_REQUIREMENT_
Since pictures are not wanted in the copy, output only the rest of each record exactly.

_SOURCE MATERIAL_
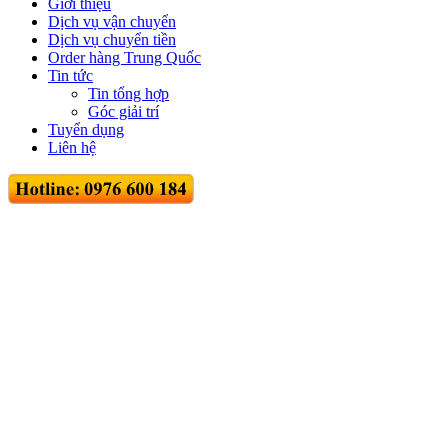
Giới thiệu
Dịch vụ vận chuyển
Dịch vụ chuyển tiền
Order hàng Trung Quốc
Tin tức
Tin tổng hợp
Góc giải trí
Tuyển dụng
Liên hệ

_WRITTEN REPLY_
Giới thiệu
Dịch vụ vận chuyển
Dịch vụ chuyển tiền
Order hàng Trung Quốc
Tin tức
Tin tổng hợp
Góc giải trí
Tuyển dụng
Liên hệ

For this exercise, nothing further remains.